Two-boxer: "Omega has already left. Either box B is already full or already empty. If box B is already empty, then taking both boxes nets me $1000, taking only box B nets me $0. If box B is already full, then taking both boxes nets $1,001,000, taking only box B nets $1,000,000. In either case I do better by taking both boxes, and worse by leaving a thousand dollars on the table - so I will be rational, and take both boxes."
One-boxer: "If you're so rational, why ain'cha rich?"
Two-boxer: "It's not my fault Omega chooses to reward only people with irrational dispositions, but it's already too late for me to do anything about that."
There is a large literature on the topic of Newcomblike problems - especially if you consider the Prisoner's Dilemma as a special case, which it is generally held to be. "Paradoxes of Rationality and Cooperation" is an edited volume that includes Newcomb's original essay. For those who read only online material, this PhD thesis summarizes the major standard positions.
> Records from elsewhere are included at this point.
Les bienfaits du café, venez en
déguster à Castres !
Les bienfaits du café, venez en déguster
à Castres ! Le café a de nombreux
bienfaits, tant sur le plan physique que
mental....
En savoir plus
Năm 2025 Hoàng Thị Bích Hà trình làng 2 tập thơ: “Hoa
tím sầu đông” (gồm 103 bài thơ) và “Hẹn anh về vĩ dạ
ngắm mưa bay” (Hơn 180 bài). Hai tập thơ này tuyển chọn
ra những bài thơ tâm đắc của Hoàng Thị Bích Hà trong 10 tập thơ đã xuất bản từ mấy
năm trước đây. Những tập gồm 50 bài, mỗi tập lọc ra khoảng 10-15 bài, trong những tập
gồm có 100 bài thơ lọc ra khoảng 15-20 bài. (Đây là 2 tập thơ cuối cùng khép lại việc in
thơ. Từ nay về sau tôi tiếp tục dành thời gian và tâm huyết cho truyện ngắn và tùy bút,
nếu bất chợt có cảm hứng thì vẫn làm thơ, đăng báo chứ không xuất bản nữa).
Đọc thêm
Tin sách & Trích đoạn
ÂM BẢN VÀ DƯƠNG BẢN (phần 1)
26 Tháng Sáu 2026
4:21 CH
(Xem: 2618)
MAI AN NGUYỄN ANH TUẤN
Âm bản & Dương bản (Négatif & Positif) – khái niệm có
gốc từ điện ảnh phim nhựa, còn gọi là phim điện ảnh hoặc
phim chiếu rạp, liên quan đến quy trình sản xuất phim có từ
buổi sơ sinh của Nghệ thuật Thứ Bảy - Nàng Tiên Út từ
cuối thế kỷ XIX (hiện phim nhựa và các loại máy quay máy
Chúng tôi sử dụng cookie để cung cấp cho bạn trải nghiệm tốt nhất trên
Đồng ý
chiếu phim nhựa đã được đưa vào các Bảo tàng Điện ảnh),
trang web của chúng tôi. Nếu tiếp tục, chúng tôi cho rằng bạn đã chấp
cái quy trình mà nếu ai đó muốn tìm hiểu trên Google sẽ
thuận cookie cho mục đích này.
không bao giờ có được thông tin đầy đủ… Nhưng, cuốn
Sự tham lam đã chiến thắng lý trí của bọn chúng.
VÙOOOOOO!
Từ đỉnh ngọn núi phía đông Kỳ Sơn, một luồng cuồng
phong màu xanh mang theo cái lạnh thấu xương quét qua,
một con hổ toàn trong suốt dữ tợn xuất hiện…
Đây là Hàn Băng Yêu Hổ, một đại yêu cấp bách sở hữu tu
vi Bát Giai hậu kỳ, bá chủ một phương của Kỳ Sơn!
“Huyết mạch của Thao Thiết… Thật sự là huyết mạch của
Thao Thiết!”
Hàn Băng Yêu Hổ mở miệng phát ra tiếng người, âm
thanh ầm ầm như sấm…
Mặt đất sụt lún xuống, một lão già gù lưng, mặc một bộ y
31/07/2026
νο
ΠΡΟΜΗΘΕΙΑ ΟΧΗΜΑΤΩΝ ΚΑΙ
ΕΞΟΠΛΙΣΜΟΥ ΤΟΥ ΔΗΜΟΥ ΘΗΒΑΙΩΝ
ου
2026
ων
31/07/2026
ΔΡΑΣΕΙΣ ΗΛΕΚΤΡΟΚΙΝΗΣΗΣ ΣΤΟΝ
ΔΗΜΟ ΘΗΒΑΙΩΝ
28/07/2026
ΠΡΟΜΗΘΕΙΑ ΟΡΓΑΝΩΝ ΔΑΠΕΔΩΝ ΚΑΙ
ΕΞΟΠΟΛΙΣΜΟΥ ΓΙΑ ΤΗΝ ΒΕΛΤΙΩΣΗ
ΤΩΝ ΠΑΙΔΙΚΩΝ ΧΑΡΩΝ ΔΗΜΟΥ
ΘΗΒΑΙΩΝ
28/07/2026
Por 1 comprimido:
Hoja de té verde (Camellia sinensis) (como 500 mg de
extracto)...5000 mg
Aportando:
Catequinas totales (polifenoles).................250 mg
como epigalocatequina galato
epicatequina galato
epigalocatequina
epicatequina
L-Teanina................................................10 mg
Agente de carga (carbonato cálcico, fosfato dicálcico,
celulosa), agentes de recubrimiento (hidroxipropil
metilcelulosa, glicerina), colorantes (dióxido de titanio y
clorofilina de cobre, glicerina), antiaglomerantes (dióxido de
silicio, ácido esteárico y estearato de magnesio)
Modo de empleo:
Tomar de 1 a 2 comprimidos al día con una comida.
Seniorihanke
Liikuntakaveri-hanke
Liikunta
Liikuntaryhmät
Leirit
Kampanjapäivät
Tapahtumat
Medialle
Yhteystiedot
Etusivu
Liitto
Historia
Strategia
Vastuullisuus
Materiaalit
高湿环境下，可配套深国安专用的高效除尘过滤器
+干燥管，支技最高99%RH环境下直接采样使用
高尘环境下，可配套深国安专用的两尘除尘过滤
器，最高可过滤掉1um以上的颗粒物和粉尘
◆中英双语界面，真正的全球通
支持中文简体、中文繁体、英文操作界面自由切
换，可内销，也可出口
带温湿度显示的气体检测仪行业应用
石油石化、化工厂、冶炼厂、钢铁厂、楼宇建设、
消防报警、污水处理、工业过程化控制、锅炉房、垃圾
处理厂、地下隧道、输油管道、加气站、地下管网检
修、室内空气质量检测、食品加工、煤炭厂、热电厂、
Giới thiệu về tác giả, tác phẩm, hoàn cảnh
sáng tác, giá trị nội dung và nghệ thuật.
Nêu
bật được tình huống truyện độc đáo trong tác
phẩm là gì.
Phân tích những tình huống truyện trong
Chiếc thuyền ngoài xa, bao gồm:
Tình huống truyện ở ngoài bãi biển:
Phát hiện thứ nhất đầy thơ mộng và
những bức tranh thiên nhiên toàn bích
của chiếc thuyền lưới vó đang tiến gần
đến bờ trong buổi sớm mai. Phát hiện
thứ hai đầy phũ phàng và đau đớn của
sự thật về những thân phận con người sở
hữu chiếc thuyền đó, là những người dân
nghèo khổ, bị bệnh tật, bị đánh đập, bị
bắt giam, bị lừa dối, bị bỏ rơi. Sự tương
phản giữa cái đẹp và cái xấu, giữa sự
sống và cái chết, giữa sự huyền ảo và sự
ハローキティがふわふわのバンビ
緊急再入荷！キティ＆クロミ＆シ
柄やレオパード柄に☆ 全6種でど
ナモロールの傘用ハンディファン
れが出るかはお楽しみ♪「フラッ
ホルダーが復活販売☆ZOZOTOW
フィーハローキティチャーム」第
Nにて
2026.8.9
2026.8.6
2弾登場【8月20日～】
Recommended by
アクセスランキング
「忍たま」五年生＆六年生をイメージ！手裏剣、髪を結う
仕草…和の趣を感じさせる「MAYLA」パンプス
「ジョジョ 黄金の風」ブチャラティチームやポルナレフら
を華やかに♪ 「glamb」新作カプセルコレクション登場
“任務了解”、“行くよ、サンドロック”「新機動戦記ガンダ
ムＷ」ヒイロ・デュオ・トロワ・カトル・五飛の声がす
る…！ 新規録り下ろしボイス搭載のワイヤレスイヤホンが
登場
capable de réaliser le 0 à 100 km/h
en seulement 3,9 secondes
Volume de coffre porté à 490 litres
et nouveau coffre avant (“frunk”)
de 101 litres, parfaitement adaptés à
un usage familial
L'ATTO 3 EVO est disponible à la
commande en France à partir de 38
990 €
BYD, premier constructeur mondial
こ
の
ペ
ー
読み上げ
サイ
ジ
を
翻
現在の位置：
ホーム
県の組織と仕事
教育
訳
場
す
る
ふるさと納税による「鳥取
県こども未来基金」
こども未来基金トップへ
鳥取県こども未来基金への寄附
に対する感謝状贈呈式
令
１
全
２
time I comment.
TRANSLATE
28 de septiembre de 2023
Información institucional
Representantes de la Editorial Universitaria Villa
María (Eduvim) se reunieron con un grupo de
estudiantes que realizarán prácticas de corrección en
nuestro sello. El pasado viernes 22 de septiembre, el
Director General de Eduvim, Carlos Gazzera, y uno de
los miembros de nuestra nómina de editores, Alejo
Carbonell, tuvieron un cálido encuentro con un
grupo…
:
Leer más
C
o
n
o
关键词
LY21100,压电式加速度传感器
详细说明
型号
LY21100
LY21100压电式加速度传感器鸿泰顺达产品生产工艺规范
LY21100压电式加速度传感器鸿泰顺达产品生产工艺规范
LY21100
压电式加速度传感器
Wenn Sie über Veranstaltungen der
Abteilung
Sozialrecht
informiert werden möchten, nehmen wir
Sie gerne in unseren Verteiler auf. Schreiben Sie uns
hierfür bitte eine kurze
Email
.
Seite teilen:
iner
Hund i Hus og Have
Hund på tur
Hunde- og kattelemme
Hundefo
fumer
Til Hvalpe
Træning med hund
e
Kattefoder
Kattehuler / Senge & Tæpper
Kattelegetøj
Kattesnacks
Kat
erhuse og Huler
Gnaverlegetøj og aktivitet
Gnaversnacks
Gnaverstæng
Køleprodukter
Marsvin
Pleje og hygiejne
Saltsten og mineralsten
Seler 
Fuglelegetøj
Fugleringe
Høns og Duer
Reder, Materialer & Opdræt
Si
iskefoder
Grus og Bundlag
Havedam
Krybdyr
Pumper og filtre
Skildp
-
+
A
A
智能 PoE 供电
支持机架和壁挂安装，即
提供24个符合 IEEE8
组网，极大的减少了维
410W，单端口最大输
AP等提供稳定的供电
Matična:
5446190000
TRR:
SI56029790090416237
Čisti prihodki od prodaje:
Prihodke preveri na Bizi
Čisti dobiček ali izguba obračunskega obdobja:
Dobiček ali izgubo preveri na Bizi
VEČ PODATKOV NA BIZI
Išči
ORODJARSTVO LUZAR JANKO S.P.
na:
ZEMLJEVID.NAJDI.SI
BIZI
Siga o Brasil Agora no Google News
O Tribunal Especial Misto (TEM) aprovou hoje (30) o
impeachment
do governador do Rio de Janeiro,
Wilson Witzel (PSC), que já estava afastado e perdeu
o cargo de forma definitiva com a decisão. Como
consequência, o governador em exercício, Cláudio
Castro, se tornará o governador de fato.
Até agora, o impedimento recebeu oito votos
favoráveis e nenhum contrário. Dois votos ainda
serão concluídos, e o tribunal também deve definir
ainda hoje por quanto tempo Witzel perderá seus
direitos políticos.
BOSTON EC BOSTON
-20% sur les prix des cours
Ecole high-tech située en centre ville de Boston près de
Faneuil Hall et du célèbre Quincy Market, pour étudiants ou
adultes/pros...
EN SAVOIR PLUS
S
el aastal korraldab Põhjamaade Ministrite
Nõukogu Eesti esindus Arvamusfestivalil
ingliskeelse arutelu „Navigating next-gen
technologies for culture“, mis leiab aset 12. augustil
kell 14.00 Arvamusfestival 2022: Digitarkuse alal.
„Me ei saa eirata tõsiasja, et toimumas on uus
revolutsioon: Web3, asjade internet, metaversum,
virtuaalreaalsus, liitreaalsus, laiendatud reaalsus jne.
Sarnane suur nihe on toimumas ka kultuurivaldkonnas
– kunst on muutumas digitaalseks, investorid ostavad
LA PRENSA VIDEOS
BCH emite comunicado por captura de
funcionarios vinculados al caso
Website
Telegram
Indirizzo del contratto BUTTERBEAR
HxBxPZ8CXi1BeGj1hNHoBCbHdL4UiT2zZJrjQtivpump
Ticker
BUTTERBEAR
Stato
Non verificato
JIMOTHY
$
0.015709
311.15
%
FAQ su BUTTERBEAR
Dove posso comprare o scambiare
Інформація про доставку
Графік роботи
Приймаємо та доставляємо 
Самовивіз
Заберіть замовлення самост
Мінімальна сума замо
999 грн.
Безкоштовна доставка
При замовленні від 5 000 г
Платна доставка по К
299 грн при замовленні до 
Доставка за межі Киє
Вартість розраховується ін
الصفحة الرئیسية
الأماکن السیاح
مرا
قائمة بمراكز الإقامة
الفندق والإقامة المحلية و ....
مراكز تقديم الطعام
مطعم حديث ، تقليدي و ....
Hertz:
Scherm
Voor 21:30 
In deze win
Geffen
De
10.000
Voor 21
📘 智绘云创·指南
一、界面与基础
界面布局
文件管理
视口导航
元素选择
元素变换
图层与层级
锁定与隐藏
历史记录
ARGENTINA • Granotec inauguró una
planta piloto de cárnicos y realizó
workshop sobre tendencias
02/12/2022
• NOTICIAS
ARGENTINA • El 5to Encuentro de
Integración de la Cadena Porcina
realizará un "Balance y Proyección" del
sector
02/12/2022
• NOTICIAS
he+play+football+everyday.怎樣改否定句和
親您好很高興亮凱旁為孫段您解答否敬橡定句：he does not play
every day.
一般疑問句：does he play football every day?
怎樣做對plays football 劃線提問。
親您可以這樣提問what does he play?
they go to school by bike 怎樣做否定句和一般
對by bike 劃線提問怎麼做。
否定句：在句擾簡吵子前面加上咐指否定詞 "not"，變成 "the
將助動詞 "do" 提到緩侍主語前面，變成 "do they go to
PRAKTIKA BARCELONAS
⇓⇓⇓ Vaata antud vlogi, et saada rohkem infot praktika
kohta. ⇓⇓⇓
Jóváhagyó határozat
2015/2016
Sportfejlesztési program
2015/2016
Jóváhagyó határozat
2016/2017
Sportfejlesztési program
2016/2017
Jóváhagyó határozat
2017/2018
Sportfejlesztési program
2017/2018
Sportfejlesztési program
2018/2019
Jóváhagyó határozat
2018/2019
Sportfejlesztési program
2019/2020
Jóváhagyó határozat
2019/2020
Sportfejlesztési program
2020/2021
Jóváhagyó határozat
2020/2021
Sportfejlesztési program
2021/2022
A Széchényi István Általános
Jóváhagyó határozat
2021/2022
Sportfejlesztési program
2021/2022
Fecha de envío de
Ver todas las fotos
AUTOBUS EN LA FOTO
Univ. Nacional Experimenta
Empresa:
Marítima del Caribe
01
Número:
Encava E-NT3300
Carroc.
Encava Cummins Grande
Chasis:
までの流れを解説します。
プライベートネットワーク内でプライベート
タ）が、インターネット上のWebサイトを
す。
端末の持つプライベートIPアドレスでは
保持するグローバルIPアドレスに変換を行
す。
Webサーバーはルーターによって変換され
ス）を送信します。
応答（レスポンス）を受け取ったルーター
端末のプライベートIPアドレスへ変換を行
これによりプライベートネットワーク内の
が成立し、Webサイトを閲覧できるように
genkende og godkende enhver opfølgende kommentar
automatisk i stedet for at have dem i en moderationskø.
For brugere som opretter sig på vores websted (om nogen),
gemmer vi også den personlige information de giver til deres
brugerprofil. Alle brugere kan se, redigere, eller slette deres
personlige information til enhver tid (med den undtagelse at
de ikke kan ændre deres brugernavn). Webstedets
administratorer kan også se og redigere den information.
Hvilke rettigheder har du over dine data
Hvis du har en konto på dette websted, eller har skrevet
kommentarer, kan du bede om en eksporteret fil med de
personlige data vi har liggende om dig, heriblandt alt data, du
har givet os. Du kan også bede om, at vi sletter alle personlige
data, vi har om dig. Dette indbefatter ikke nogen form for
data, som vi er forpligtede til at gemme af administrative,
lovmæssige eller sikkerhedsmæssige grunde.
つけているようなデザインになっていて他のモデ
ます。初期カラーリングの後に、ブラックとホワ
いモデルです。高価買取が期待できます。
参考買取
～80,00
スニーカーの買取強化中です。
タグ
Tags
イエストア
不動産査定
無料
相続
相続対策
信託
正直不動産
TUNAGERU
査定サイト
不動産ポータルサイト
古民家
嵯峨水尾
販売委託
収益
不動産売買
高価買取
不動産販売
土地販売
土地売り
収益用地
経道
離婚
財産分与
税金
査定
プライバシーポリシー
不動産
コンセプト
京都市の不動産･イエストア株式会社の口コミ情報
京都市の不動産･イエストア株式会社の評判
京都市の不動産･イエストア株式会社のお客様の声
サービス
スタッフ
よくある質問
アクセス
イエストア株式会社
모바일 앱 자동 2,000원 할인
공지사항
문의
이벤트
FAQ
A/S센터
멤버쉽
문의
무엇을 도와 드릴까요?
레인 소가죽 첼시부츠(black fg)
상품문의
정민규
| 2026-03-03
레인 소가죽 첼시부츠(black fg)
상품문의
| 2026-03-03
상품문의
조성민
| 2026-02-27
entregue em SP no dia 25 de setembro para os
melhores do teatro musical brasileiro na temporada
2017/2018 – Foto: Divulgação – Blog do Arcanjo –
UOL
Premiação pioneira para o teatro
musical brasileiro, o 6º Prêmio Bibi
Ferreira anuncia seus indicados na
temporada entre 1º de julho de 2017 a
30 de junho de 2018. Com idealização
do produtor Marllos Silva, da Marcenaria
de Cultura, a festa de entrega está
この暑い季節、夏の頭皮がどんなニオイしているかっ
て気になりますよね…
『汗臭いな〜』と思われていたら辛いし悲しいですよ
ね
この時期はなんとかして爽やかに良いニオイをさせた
I'm not going to go into the whole literature, but the dominant consensus in modern decision theory is that one should two-box, and Omega is just rewarding agents with irrational dispositions. This dominant view goes by the name of "causal decision theory".
As you know, the primary reason I'm blogging is that I am an incredibly slow writer when I try to work in any other format. So I'm not going to try to present my own analysis here. Way too long a story, even by my standards.
But it is agreed even among causal decision theorists that if you have the power to precommit yourself to take one box, in Newcomb's Problem, then you should do so. If you can precommit yourself before Omega examines you; then you are directly causing box B to be filled.
Now in my field - which, in case you have forgotten, is self-modifying AI - this works out to saying that if you build an AI that two-boxes on Newcomb's Problem, it will self-modify to one-box on Newcomb's Problem, if the AI considers in advance that it might face such a situation. Agents with free access to their own source code have access to a cheap method of precommitment.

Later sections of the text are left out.